What makes it work in France is a VERY STRONG working class. They won't allow the French Govt. to screw them the way we get screwed here. We haven't got a strong working class and in fact, the deck is stacked so heavily against working people in the U.S. that we ain't likely to see a strengthened working class as a bulwark against the greedy rich in this country...

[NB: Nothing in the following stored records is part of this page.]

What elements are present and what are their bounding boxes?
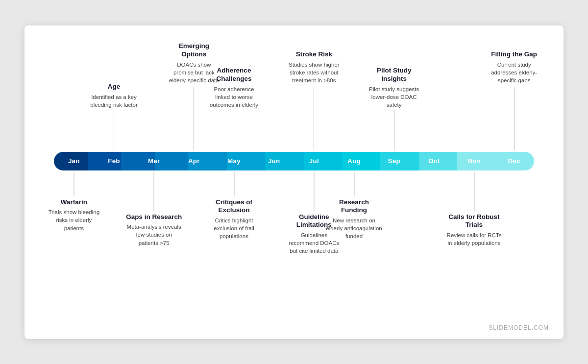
watermark: SLIDEMODEL.COM [489, 324, 549, 331]
bottom-annotation-4: Research FundingNew research on elderly … [326, 172, 382, 241]
month-label-dec: Dec [494, 157, 534, 165]
bottom-annotation-text-5: Review calls for RCTs in elderly populat… [446, 231, 502, 247]
bottom-connector-3 [314, 172, 314, 211]
bottom-connector-2 [234, 172, 234, 196]
bottom-connector-5 [474, 172, 474, 211]
top-connector-2 [234, 111, 234, 150]
top-annotation-2: Adherence ChallengesPoor adherence linke… [207, 67, 261, 150]
bottom-annotation-title-4: Research Funding [326, 198, 382, 215]
bottom-connector-0 [74, 172, 74, 196]
month-label-mar: Mar [134, 157, 174, 165]
bottom-annotations-area: WarfarinTrials show bleeding risks in el… [54, 172, 534, 275]
top-annotation-4: Pilot Study InsightsPilot study suggests… [367, 67, 421, 150]
bottom-annotation-title-0: Warfarin [46, 198, 102, 207]
month-labels: JanFebMarAprMayJunJulAugSepOctNovDec [54, 152, 534, 170]
top-connector-5 [514, 87, 514, 150]
bottom-annotation-2: Critiques of ExclusionCritics highlight … [206, 172, 262, 241]
top-annotation-text-4: Pilot study suggests lower-dose DOAC saf… [367, 85, 421, 109]
bottom-annotation-title-5: Calls for Robust Trials [446, 213, 502, 230]
month-label-may: May [214, 157, 254, 165]
bottom-annotation-text-1: Meta-analysis reveals few studies on pat… [126, 223, 182, 246]
top-annotation-3: Stroke RiskStudies show higher stroke ra… [287, 50, 341, 150]
timeline-bar: JanFebMarAprMayJunJulAugSepOctNovDec [54, 152, 534, 170]
top-annotation-title-5: Filling the Gap [487, 50, 541, 59]
month-label-nov: Nov [454, 157, 494, 165]
top-annotation-title-0: Age [87, 83, 141, 91]
top-annotation-title-2: Adherence Challenges [207, 67, 261, 83]
top-connector-3 [314, 87, 314, 150]
top-annotation-title-3: Stroke Risk [287, 50, 341, 59]
month-label-jan: Jan [54, 157, 94, 165]
bottom-annotation-text-4: New research on elderly anticoagulation … [326, 217, 382, 240]
bottom-annotation-text-0: Trials show bleeding risks in elderly pa… [46, 208, 102, 232]
timeline-bar-wrap: JanFebMarAprMayJunJulAugSepOctNovDec [54, 150, 534, 172]
bottom-annotation-5: Calls for Robust TrialsReview calls for … [446, 172, 502, 247]
top-connector-4 [394, 111, 394, 150]
month-label-jul: Jul [294, 157, 334, 165]
month-label-aug: Aug [334, 157, 374, 165]
top-annotation-0: AgeIdentified as a key bleeding risk fac… [87, 83, 141, 150]
bottom-annotation-title-1: Gaps in Research [126, 213, 182, 221]
top-annotation-text-0: Identified as a key bleeding risk factor [87, 93, 141, 109]
top-connector-1 [194, 87, 194, 150]
top-annotation-title-1: Emerging Options [167, 42, 221, 59]
top-annotation-5: Filling the GapCurrent study addresses e… [487, 50, 541, 150]
month-label-sep: Sep [374, 157, 414, 165]
top-annotation-text-3: Studies show higher stroke rates without… [287, 61, 341, 84]
bottom-connector-4 [354, 172, 354, 196]
top-annotation-text-2: Poor adherence linked to worse outcomes … [207, 85, 261, 109]
top-annotation-title-4: Pilot Study Insights [367, 67, 421, 83]
slide: AgeIdentified as a key bleeding risk fac… [24, 25, 564, 339]
bottom-annotation-text-2: Critics highlight exclusion of frail pop… [206, 217, 262, 240]
month-label-apr: Apr [174, 157, 214, 165]
bottom-annotation-0: WarfarinTrials show bleeding risks in el… [46, 172, 102, 232]
month-label-oct: Oct [414, 157, 454, 165]
month-label-jun: Jun [254, 157, 294, 165]
bottom-annotation-1: Gaps in ResearchMeta-analysis reveals fe… [126, 172, 182, 247]
top-annotations-area: AgeIdentified as a key bleeding risk fac… [54, 45, 534, 150]
bottom-annotation-title-2: Critiques of Exclusion [206, 198, 262, 215]
top-connector-0 [114, 111, 114, 150]
bottom-connector-1 [154, 172, 154, 211]
month-label-feb: Feb [94, 157, 134, 165]
top-annotation-text-5: Current study addresses elderly-specific… [487, 61, 541, 84]
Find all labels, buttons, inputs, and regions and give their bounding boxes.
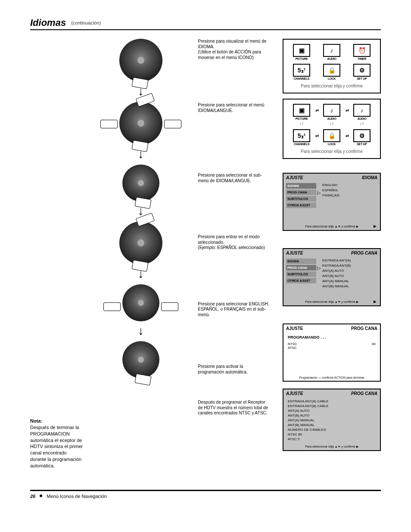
last-paragraph: Después de programar el Receptor de HDTV…: [198, 400, 271, 416]
step-text: Presione para seleccionar el menú IDIOMA…: [198, 103, 271, 113]
osd-tab: PROG CANA: [286, 265, 316, 271]
prog-value: 80: [372, 342, 376, 346]
page-number: 26: [30, 494, 35, 499]
box-footer: Para seleccionar elija ▲▼ y confirme ▶: [286, 445, 377, 448]
bullet-icon: [40, 495, 42, 497]
box-right-title: PROG CANA: [351, 391, 377, 396]
osd-tab: IDIOMA: [286, 258, 316, 264]
action-dial-icon: [119, 39, 162, 82]
osd-row: ANT(A) MANUAL: [322, 279, 377, 283]
result-row: ENTRADA ANT(B) CABLE: [288, 404, 376, 408]
lock-icon: 🔒: [323, 64, 340, 77]
setup-icon: ⚙: [353, 129, 371, 142]
arrow-icon: ↓↑: [350, 121, 374, 126]
audio-icon: ♪: [323, 44, 340, 57]
osd-option: ENGLISH: [322, 183, 377, 187]
osd-right-title: PROG CANA: [351, 251, 377, 255]
osd-footer: Para seleccionar elija ▲▼ y confirme ▶: [305, 225, 358, 228]
remote-sequence-column: ↓ ↓ ↓ ↓: [96, 39, 186, 477]
arrow-icon: ⇄: [346, 108, 349, 113]
page-subtitle: (continuación): [71, 20, 101, 25]
picture-icon: ▣: [293, 44, 310, 57]
hand-icon: [103, 302, 121, 311]
programming-progress-screen: AJUSTE PROG CANA PROGRAMANDO . . . NTSC8…: [283, 324, 381, 382]
osd-row: ENTRADA ANT(A): [322, 258, 377, 262]
osd-tab: PROG CANA: [286, 190, 316, 195]
screen-illustrations-column: ▣PICTURE ♪AUDIO ⏰TIMER 5₃¹CHANNELS 🔒LOCK…: [283, 39, 381, 477]
osd-option: ESPAÑOL: [322, 188, 377, 192]
box-footer: Programando — confirme ACTION para termi…: [286, 376, 377, 379]
osd-left-title: AJUSTE: [286, 251, 303, 255]
menu-grid-nav-screen: ▣PICTURE⇄↓↑ ♪AUDIO⇄↓↑ ♪AUDIO↓↑ 5₃¹CHANNE…: [283, 99, 381, 159]
arrow-icon: ⇄: [315, 134, 319, 138]
audio-icon: ♪: [353, 104, 371, 117]
osd-tab: IDIOMA: [286, 183, 316, 189]
prog-label: ATSC: [288, 346, 297, 350]
picture-icon: ▣: [293, 104, 310, 117]
step-text: Presione para seleccionar ENGLISH, ESPAÑ…: [198, 302, 271, 318]
result-row: ATSC 5: [288, 437, 376, 441]
left-notes-column: Nota: Después de terminar la PROGRAMACIO…: [30, 39, 84, 477]
programming-result-screen: AJUSTE PROG CANA ENTRADA ANT(A) CABLE EN…: [283, 389, 381, 451]
result-row: ENTRADA ANT(A) CABLE: [288, 399, 376, 403]
result-row: ANT(B) MANUAL: [288, 423, 376, 427]
triangle-icon: ▶: [374, 299, 377, 304]
step-text: Presione para activar la programación au…: [198, 364, 271, 375]
programming-subtitle: PROGRAMANDO . . .: [288, 335, 376, 339]
action-dial-icon: [122, 284, 159, 321]
footer-crumb: Menú Iconos de Navegación: [47, 494, 106, 499]
triangle-icon: ▷: [317, 190, 321, 196]
box-left-title: AJUSTE: [286, 391, 303, 396]
page-footer: 26 Menú Iconos de Navegación: [30, 491, 381, 499]
setup-icon: ⚙: [353, 64, 371, 77]
osd-row: ENTRADA ANT(B): [322, 264, 377, 268]
menu-grid-screen: ▣PICTURE ♪AUDIO ⏰TIMER 5₃¹CHANNELS 🔒LOCK…: [283, 39, 381, 93]
arrow-icon: ↓↑: [290, 121, 314, 126]
arrow-down-icon: ↓: [138, 325, 144, 337]
triangle-icon: ▷: [317, 265, 321, 271]
osd-option: FRANÇAIS: [322, 193, 377, 197]
result-row: NTSC 80: [288, 432, 376, 436]
step-text: Presione para seleccionar el sub-menú de…: [198, 173, 271, 184]
osd-idioma-screen: AJUSTE IDIOMA IDIOMA PROG CANA SUBTITULO…: [283, 173, 381, 231]
page-title: Idiomas: [30, 17, 66, 28]
osd-row: ANT(B) AUTO: [322, 274, 377, 278]
timer-icon: ⏰: [353, 44, 371, 57]
osd-right-title: IDIOMA: [362, 175, 377, 180]
note-title: Nota:: [30, 418, 84, 424]
box-right-title: PROG CANA: [351, 326, 377, 331]
action-dial-icon: [122, 341, 159, 378]
step-text: (Ejemplo: ESPAÑOL seleccionado): [198, 245, 271, 251]
note-body: Después de terminar la PROGRAMACION auto…: [30, 424, 84, 469]
osd-progcana-screen: AJUSTE PROG CANA IDIOMA PROG CANA SUBTIT…: [283, 248, 381, 306]
lock-icon: 🔒: [323, 129, 340, 142]
result-row: ANT(A) MANUAL: [288, 418, 376, 422]
hand-icon: [164, 120, 181, 128]
section-header: Idiomas (continuación): [30, 17, 381, 30]
screen-caption: Para seleccionar elija y confirme: [286, 82, 377, 88]
osd-tab: OTROS AJUST: [286, 278, 316, 283]
result-row: NUMERO DE CANALES: [288, 428, 376, 432]
hand-icon: [100, 120, 118, 128]
arrow-icon: ⇄: [315, 108, 319, 113]
action-dial-icon: [122, 165, 159, 202]
action-dial-icon: [119, 102, 162, 145]
osd-tab: SUBTITULOS: [286, 271, 316, 277]
channels-icon: 5₃¹: [293, 129, 310, 142]
arrow-icon: ⇄: [346, 134, 349, 138]
channels-icon: 5₃¹: [293, 64, 310, 77]
prog-label: NTSC: [288, 342, 297, 346]
osd-footer: Para seleccionar elija ▲▼ y confirme ▶: [305, 300, 358, 303]
osd-tab: SUBTITULOS: [286, 196, 316, 202]
action-dial-icon: [119, 221, 162, 264]
step-text: Presione para visualizar el menú de IDIO…: [198, 39, 271, 50]
triangle-icon: ▶: [374, 224, 377, 228]
osd-row: ANT(B) MANUAL: [322, 284, 377, 288]
step-text-column: Presione para visualizar el menú de IDIO…: [198, 39, 271, 477]
arrow-icon: ↓↑: [320, 121, 344, 126]
result-row: ANT(B) AUTO: [288, 414, 376, 417]
osd-left-title: AJUSTE: [286, 175, 303, 180]
step-text: (Utilice el botón de ACCIÓN para moverse…: [198, 50, 271, 60]
screen-caption: Para seleccionar elija y confirme: [286, 147, 377, 154]
audio-icon: ♪: [323, 104, 340, 117]
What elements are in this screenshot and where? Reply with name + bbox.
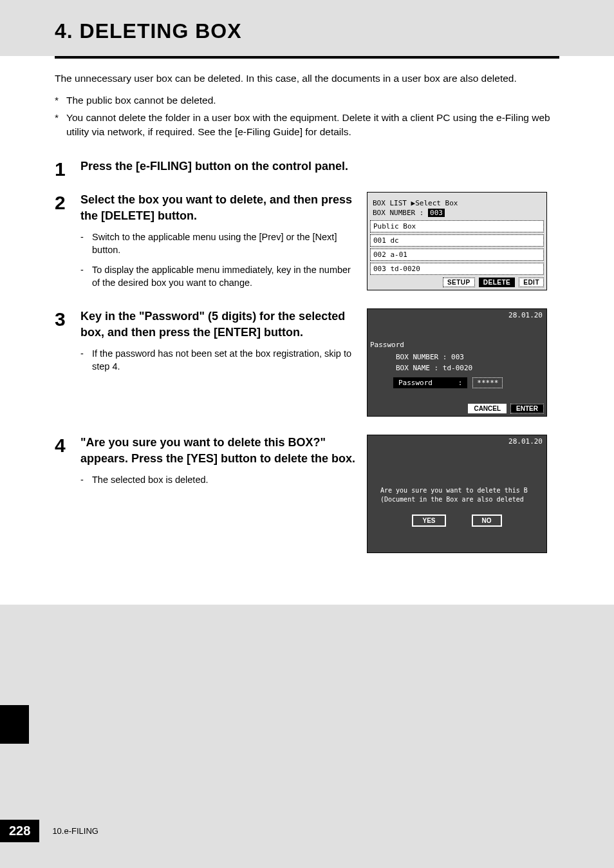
step-number: 4 bbox=[55, 436, 80, 455]
footer-section: 10.e-FILING bbox=[52, 826, 98, 836]
confirm-msg-1: Are you sure you want to delete this B bbox=[380, 486, 534, 495]
enter-button[interactable]: ENTER bbox=[510, 404, 544, 413]
list-item-public[interactable]: Public Box bbox=[370, 220, 544, 232]
dash-icon: - bbox=[80, 263, 92, 290]
screen-confirm: 28.01.20 Are you sure you want to delete… bbox=[367, 435, 547, 553]
step-number: 3 bbox=[55, 310, 80, 329]
screen-date: 28.01.20 bbox=[367, 309, 546, 321]
step-1: 1 Press the [e-FILING] button on the con… bbox=[55, 158, 559, 179]
screen-label: Password bbox=[367, 321, 546, 352]
password-label: Password : bbox=[393, 377, 467, 388]
boxnumber-label: BOX NUMBER : bbox=[373, 209, 423, 217]
dash-icon: - bbox=[80, 231, 92, 257]
step-title: "Are you sure you want to delete this BO… bbox=[80, 435, 359, 467]
step-number: 1 bbox=[55, 160, 80, 179]
screen-header: BOX LIST ▶Select Box bbox=[370, 199, 544, 209]
note-item: * The public box cannot be deleted. bbox=[55, 93, 559, 108]
step-sub-text: If the password has not been set at the … bbox=[92, 347, 359, 373]
dash-icon: - bbox=[80, 473, 92, 486]
boxnumber-value: 003 bbox=[428, 209, 445, 217]
step-title: Press the [e-FILING] button on the contr… bbox=[80, 158, 359, 175]
step-sub-text: To display the applicable menu immediate… bbox=[92, 263, 359, 290]
step-sub: - To display the applicable menu immedia… bbox=[80, 263, 359, 290]
screen-date: 28.01.20 bbox=[367, 435, 546, 448]
page-title: 4. DELETING BOX bbox=[0, 0, 614, 56]
step-sub: - If the password has not been set at th… bbox=[80, 347, 359, 373]
no-button[interactable]: NO bbox=[472, 514, 502, 527]
step-2: 2 Select the box you want to delete, and… bbox=[55, 192, 559, 290]
step-3: 3 Key in the "Password" (5 digits) for t… bbox=[55, 308, 559, 417]
step-title: Key in the "Password" (5 digits) for the… bbox=[80, 308, 359, 341]
step-sub: - Switch to the applicable menu using th… bbox=[80, 231, 359, 257]
screen-boxlist: BOX LIST ▶Select Box BOX NUMBER : 003 Pu… bbox=[367, 192, 547, 290]
step-title: Select the box you want to delete, and t… bbox=[80, 192, 359, 224]
note-text: You cannot delete the folder in a user b… bbox=[66, 111, 559, 138]
step-sub: - The selected box is deleted. bbox=[80, 473, 359, 486]
setup-button[interactable]: SETUP bbox=[443, 278, 475, 287]
page-footer: 228 10.e-FILING bbox=[0, 820, 98, 842]
note-item: * You cannot delete the folder in a user… bbox=[55, 111, 559, 138]
confirm-msg-2: (Document in the Box are also deleted bbox=[380, 495, 534, 504]
asterisk-icon: * bbox=[55, 111, 66, 138]
list-item-003[interactable]: 003 td-0020 bbox=[370, 263, 544, 275]
cancel-button[interactable]: CANCEL bbox=[468, 404, 507, 413]
step-sub-text: The selected box is deleted. bbox=[92, 473, 209, 486]
delete-button[interactable]: DELETE bbox=[479, 278, 515, 287]
side-tab bbox=[0, 705, 29, 744]
step-4: 4 "Are you sure you want to delete this … bbox=[55, 435, 559, 553]
step-number: 2 bbox=[55, 193, 80, 212]
list-item-002[interactable]: 002 a-01 bbox=[370, 249, 544, 261]
yes-button[interactable]: YES bbox=[412, 514, 445, 527]
notes-list: * The public box cannot be deleted. * Yo… bbox=[55, 93, 559, 139]
edit-button[interactable]: EDIT bbox=[519, 278, 544, 287]
screen-boxnumber: BOX NUMBER : 003 bbox=[370, 209, 544, 218]
boxnumber-info: BOX NUMBER : 003 bbox=[393, 352, 546, 363]
page-number: 228 bbox=[0, 820, 39, 842]
note-text: The public box cannot be deleted. bbox=[66, 93, 216, 108]
dash-icon: - bbox=[80, 347, 92, 373]
asterisk-icon: * bbox=[55, 93, 66, 108]
divider bbox=[55, 56, 559, 59]
intro-text: The unnecessary user box can be deleted.… bbox=[55, 71, 559, 86]
password-input[interactable]: ***** bbox=[472, 377, 503, 388]
step-sub-text: Switch to the applicable menu using the … bbox=[92, 231, 359, 257]
list-item-001[interactable]: 001 dc bbox=[370, 234, 544, 247]
boxname-info: BOX NAME : td-0020 bbox=[393, 363, 546, 373]
screen-password: 28.01.20 Password BOX NUMBER : 003 BOX N… bbox=[367, 308, 547, 417]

------------------------------------------

From your link, I guess nothing's perfect. Looks like they should do more to rein in big pharma:

"The expenses regarding health services are also growing too high in France. A reason for it can be the rising of the ageing population. That is why the costs are increasing by approx. 1.5% of the GDP. What are/were the measures concerning this deficit:
· First of all a strict price control. Therefore the prices for medication are fairly low on the European market.
· Stricter measures for the prevention and promotion of health
· Creation of a company for health services with extended competences (further nationalisation)
· Transfer of the administration of hospitals to a regional level
· Further development of the out-patient surgery to lower the costs of stationary treatments
· Creation of a net to better coordinate different suppliers of health services
Setting up of rates for pathological treatments for hospitals
Finally generic drugs should be mentioned. It is a medicine, made from a tested active substance, as soon as the patent right has expired. Generic products have the same effect and the same quality as original products, sometimes even a better form of use. Since 1996 the use of generic drugs in the sector of medicine is promoted. At the moment especially medicine with non-provable medical benefits became the centre of attention. The prices of such drugs are going to decline and certain refund rates are planned to be introduced. Pharmacists are able to replace a prescriptive medicine from a doctor with a generic drug. The margin was brought into line with the products of reference. But it turns out that the share of generic drugs is relatively low.
Figures (from 2001)
France has approx. 59.196.600 inhabitants. The life expectancy is 75.9 years for men and 83.0 years for women. The infant mortality (per 1000 life-births) amounts to 1.9. There is one doctor for 302 inhabitants, one dentist for 1464 inhabitants. In 2000 public expenses for health services amounted to 9.5% of the GDP."